**** Material for the task

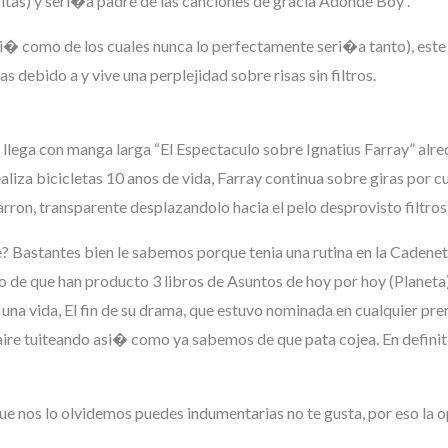
tas) y seri�a padre de las canciones de gracia Adonde Boy .
(asi� como de los cuales nunca lo perfectamente seri�a tanto), est
as debido a y vive una perplejidad sobre risas sin filtros.
, llega con manga larga “El Espectaculo sobre Ignatius Farray” al
iza bicicletas 10 anos de vida, Farray continua sobre giras por c
marron, transparente desplazandolo hacia el pelo desprovisto filtros
 Bastantes bien le sabemos porque tenia una rutina en la Cadenet
 de que han producto 3 libros de Asuntos de hoy por hoy (Planeta)
 una vida, El fin de su drama, que estuvo nominada en cualquier p
ire tuiteando asi� como ya sabemos de que pata cojea. En definitiv
e que nos lo olvidemos puedes indumentarias no te gusta, por eso la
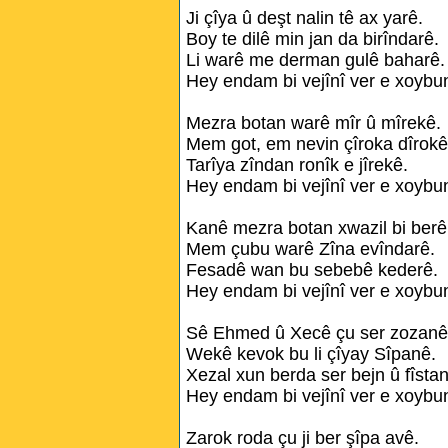
Ji çîya û deşt nalin tê ax yarê.
Boy te dilê min jan da birîndarê.
Li warê me derman gulê baharê.
Hey endam bi vejînî ver e xoybu
Mezra botan warê mîr û mîrekê.
Mem got, em nevin çîroka dîrokê
Tarîya zîndan ronîk e jîrekê.
Hey endam bi vejînî ver e xoybu
Kanê mezra botan xwazil bi berê
Mem çubu warê Zîna evîndarê.
Fesadê wan bu sebebê kederê.
Hey endam bi vejînî ver e xoybu
Sê Ehmed û Xecê çu ser zozanê
Wekê kevok bu li çîyay Sîpanê.
Xezal xun berda ser bejn û fîsta
Hey endam bi vejînî ver e xoybu
Zarok roda çu ji ber şîpa avê.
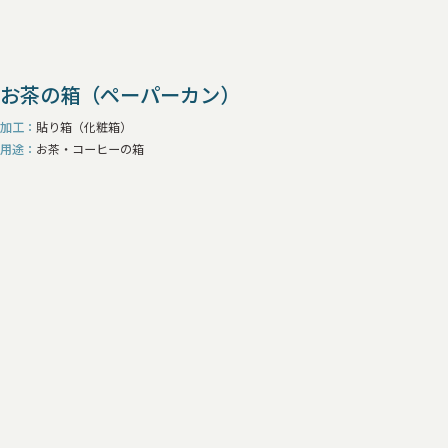
お茶の箱（ペーパーカン）
加工
貼り箱（化粧箱）
用途
お茶・コーヒーの箱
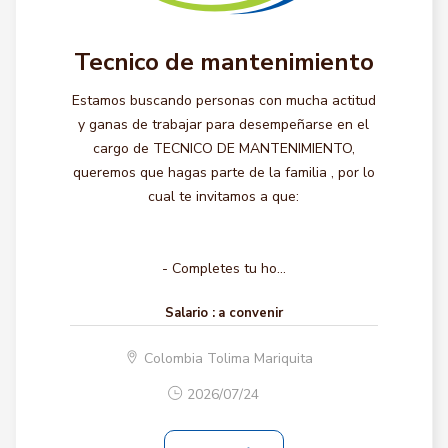
Tecnico de mantenimiento
Estamos buscando personas con mucha actitud
y ganas de trabajar para desempeñarse en el
cargo de TECNICO DE MANTENIMIENTO,
queremos que hagas parte de la familia , por lo
cual te invitamos a que:
- Completes tu ho...
Salario :
a convenir
Colombia Tolima Mariquita
2026/07/24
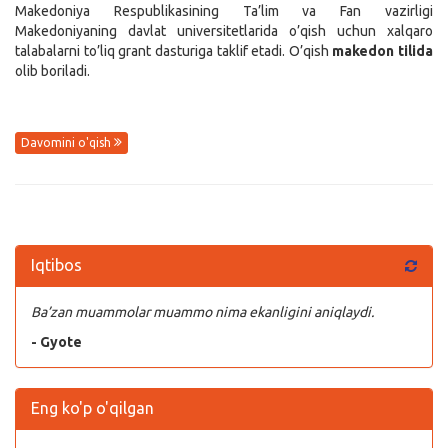
Makedoniya Respublikasining Ta’lim va Fan vazirligi
Makedoniyaning davlat universitetlarida o’qish uchun xalqaro
talabalarni to’liq grant dasturiga taklif etadi. O’qish
makedon tilida
olib boriladi.
Davomini o'qish
Iqtibos
Ba’zan muammolar muammo nima ekanligini aniqlaydi.
- Gyote
Eng ko'p o'qilgan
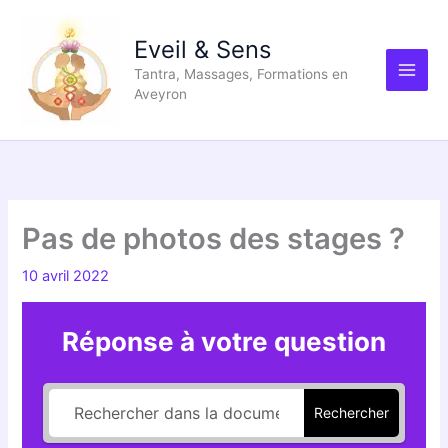
Aller
au
Eveil & Sens
contenu
Tantra, Massages, Formations en
Aveyron
Pas de photos des stages ?
10 avril 2022
Réponse à votre question
Rechercher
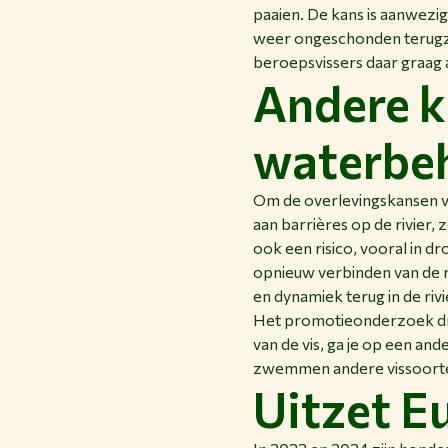
paaien. De kans is aanwezig 
weer ongeschonden terugze
beroepsvissers daar graag 
Andere k
waterbe
Om de overlevingskansen v
aan barrières op de rivier
ook een risico, vooral in dr
opnieuw verbinden van de 
en dynamiek terug in de riv
Het promotieonderzoek draa
van de vis, ga je op een an
zwemmen andere vissoorten
Uitzet E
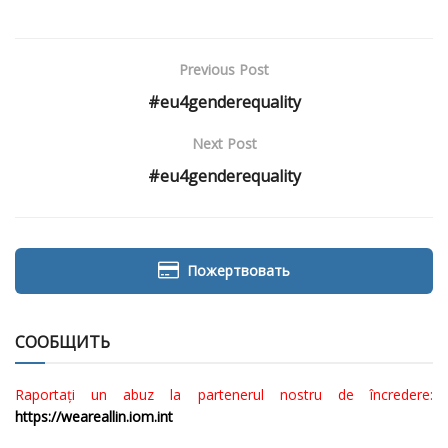
Previous Post
#eu4genderequality
Next Post
#eu4genderequality
Пожертвовать
СООБЩИТЬ
Raportați un abuz la partenerul nostru de încredere:
https://weareallin.iom.int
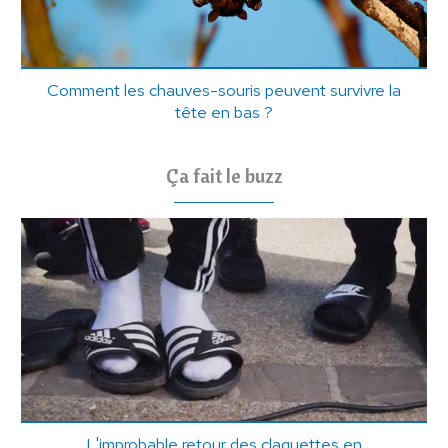
Comment les chauves-souris peuvent survivre la
tête en bas ?
Ça fait le buzz
L'improbable retour des claquettes en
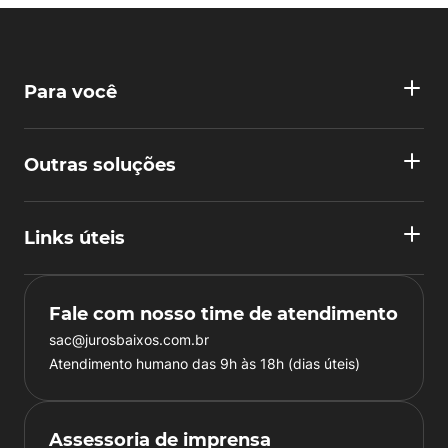
Para você
Outras soluções
Links úteis
Fale com nosso time de atendimento
sac@jurosbaixos.com.br
Atendimento humano das 9h às 18h (dias úteis)
Assessoria de imprensa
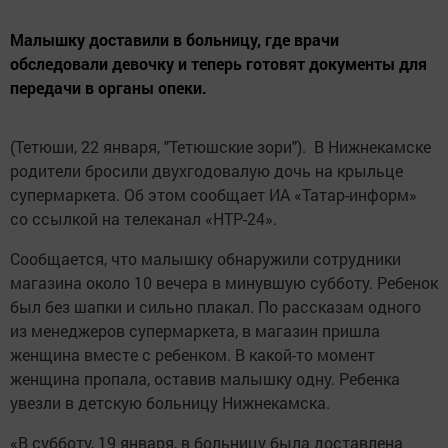
Малышку доставили в больницу, где врачи
обследовали девочку и теперь готовят документы для
передачи в органы опеки.
(Тетюши, 22 января, "Тетюшские зори"). В Нижнекамске
родители бросили двухгодовалую дочь на крыльце
супермаркета. Об этом сообщает ИА «Татар-информ»
со ссылкой на телеканал «НТР-24».
Сообщается, что малышку обнаружили сотрудники
магазина около 10 вечера в минувшую субботу. Ребенок
был без шапки и сильно плакал. По рассказам одного
из менеджеров супермаркета, в магазин пришла
женщина вместе с ребенком. В какой-то момент
женщина пропала, оставив малышку одну. Ребенка
увезли в детскую больницу Нижнекамска.
«В субботу, 19 января, в больницу была доставлена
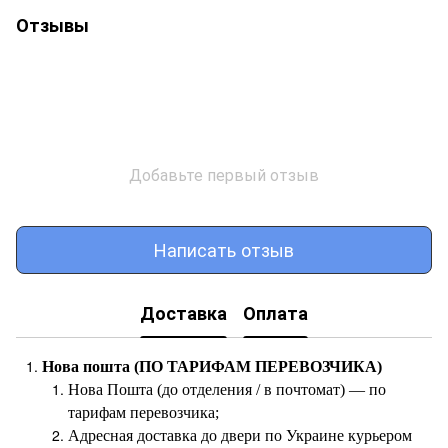
Отзывы
Добавьте первый отзыв
Написать отзыв
Доставка
Оплата
Нова пошта (ПО ТАРИФАМ ПЕРЕВОЗЧИКА)
Нова Пошта (до отделения / в почтомат) — по
тарифам перевозчика;
Адресная доставка до двери по Украине курьером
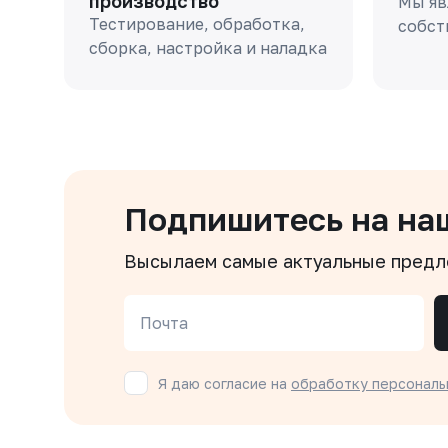
производство
Мы яв
Тестирование, обработка,
собст
сборка, настройка и наладка
Подпишитесь на на
Высылаем самые актуальные пред
Почта
Я даю согласие на
обработку персональ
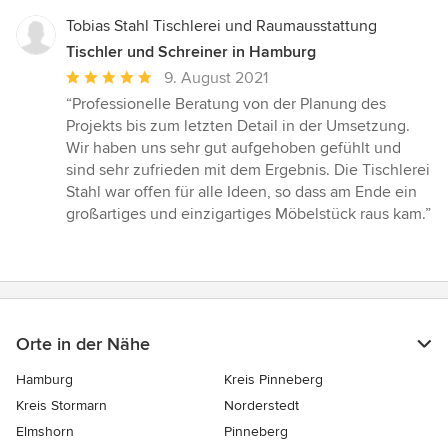
Tobias Stahl Tischlerei und Raumausstattung
Tischler und Schreiner in Hamburg
Durchschnittliche
9. August 2021
Bewertung:
“Professionelle Beratung von der Planung des
5
Projekts bis zum letzten Detail in der Umsetzung.
von
Wir haben uns sehr gut aufgehoben gefühlt und
5
sind sehr zufrieden mit dem Ergebnis. Die Tischlerei
Sternen
Stahl war offen für alle Ideen, so dass am Ende ein
großartiges und einzigartiges Möbelstück raus kam.”
Orte in der Nähe
Hamburg
Kreis Pinneberg
Kreis Stormarn
Norderstedt
Elmshorn
Pinneberg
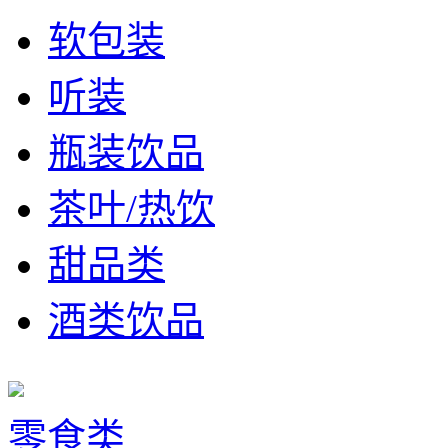
软包装
听装
瓶装饮品
茶叶/热饮
甜品类
酒类饮品
零食类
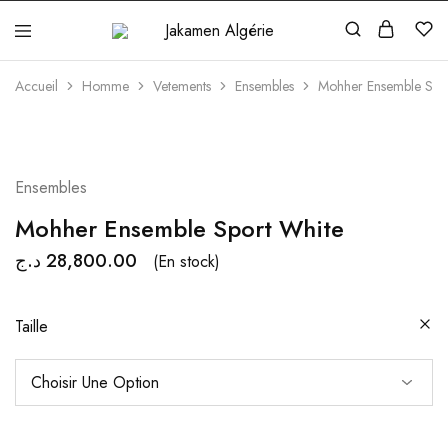
Jakamen
Algérie
Accueil
Homme
Vetements
Ensembles
Mohher Ensemble Spo
Ensembles
Mohher Ensemble Sport White
د.ج
28,800.00
(En stock)
Taille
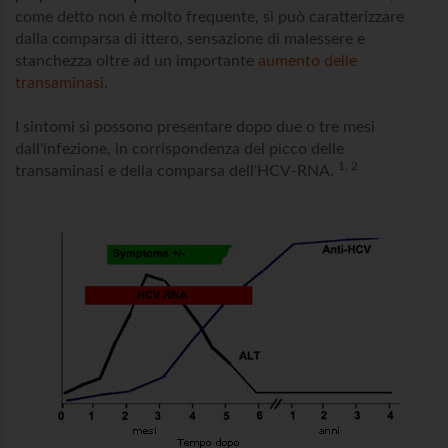
come detto non è molto frequente, si può caratterizzare
dalla comparsa di ittero, sensazione di malessere e
stanchezza oltre ad un importante
aumento delle
transaminasi
.
I sintomi si possono presentare dopo due o tre mesi
dall'infezione, in corrispondenza del picco delle
1, 2
transaminasi e della comparsa dell'HCV-RNA.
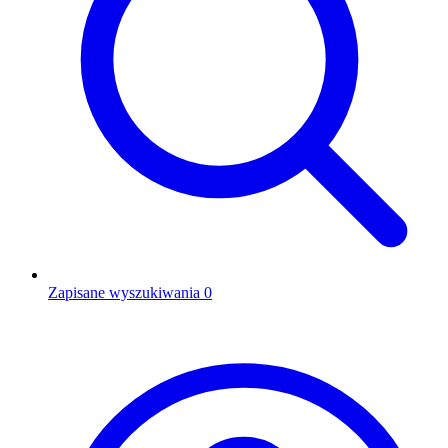
Zapisane wyszukiwania
0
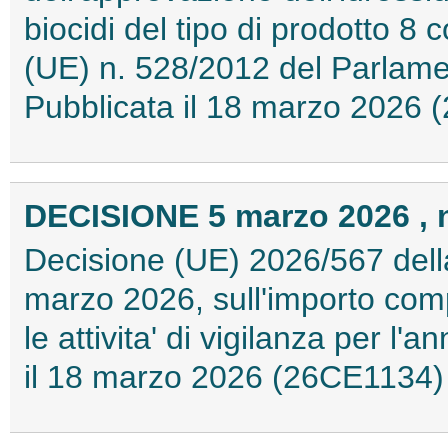
biocidi del tipo di prodotto 
(UE) n. 528/2012 del Parlame
Pubblicata il 18 marzo 2026
DECISIONE 5 marzo 2026 , n
Decisione (UE) 2026/567 dell
marzo 2026, sull'importo comp
le attivita' di vigilanza per l
il 18 marzo 2026 (26CE1134)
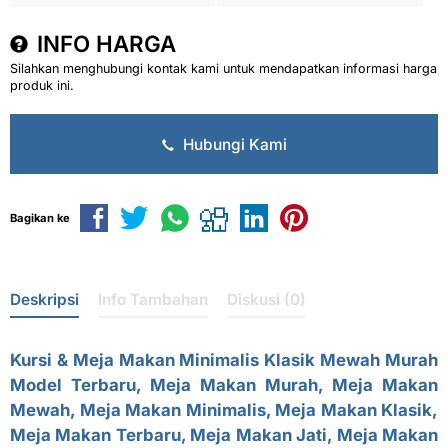
INFO HARGA
Silahkan menghubungi kontak kami untuk mendapatkan informasi harga
produk ini.
Hubungi Kami
Bagikan ke
Deskripsi
Info Tambahan
Diskusi (0)
Kursi & Meja Makan Minimalis Klasik Mewah Murah
Model Terbaru, Meja Makan Murah, Meja Makan
Mewah, Meja Makan Minimalis, Meja Makan Klasik,
Meja Makan Terbaru, Meja Makan Jati, Meja Makan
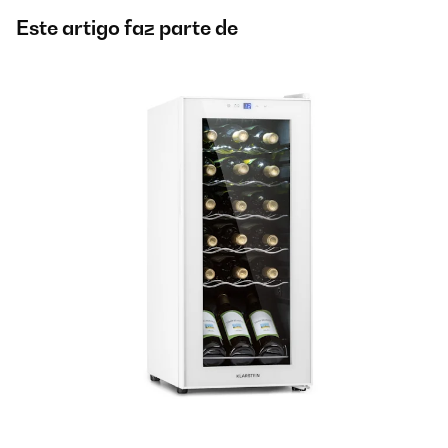
Este artigo faz parte de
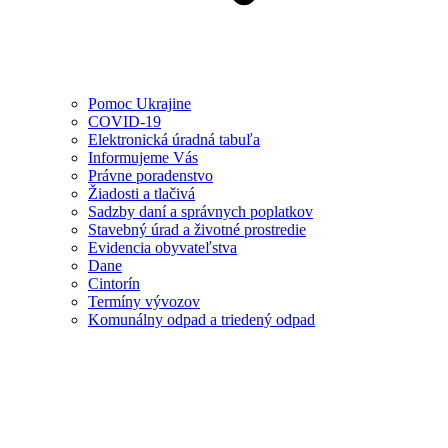
Pomoc Ukrajine
COVID-19
Elektronická úradná tabuľa
Informujeme Vás
Právne poradenstvo
Žiadosti a tlačivá
Sadzby daní a správnych poplatkov
Stavebný úrad a životné prostredie
Evidencia obyvateľstva
Dane
Cintorín
Termíny vývozov
Komunálny odpad a triedený odpad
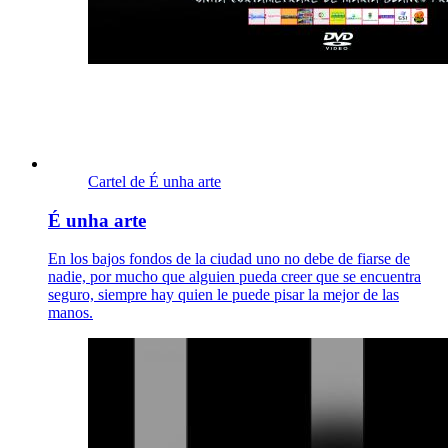
Cartel de É unha arte
É unha arte
En los bajos fondos de la ciudad uno no debe de fiarse de
nadie, por mucho que alguien pueda creer que se encuentra
seguro, siempre hay quien le puede pisar la mejor de las
manos.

********

_Description of the task_: Could you reproduce exactly the lines from the one containing "Diskusi (0)" through the last line of the records, both included, leaving out the pictures?

_Task solution_:
Diskusi (0)
Kursi & Meja Makan Minimalis Klasik Mewah Murah
Model Terbaru, Meja Makan Murah, Meja Makan
Mewah, Meja Makan Minimalis, Meja Makan Klasik,
Meja Makan Terbaru, Meja Makan Jati, Meja Makan
Este artigo faz parte de
Pomoc Ukrajine
COVID-19
Elektronická úradná tabuľa
Informujeme Vás
Právne poradenstvo
Žiadosti a tlačivá
Sadzby daní a správnych poplatkov
Stavebný úrad a životné prostredie
Evidencia obyvateľstva
Dane
Cintorín
Termíny vývozov
Komunálny odpad a triedený odpad
Cartel de É unha arte
É unha arte
En los bajos fondos de la ciudad uno no debe de fiarse de
nadie, por mucho que alguien pueda creer que se encuentra
seguro, siempre hay quien le puede pisar la mejor de las
manos.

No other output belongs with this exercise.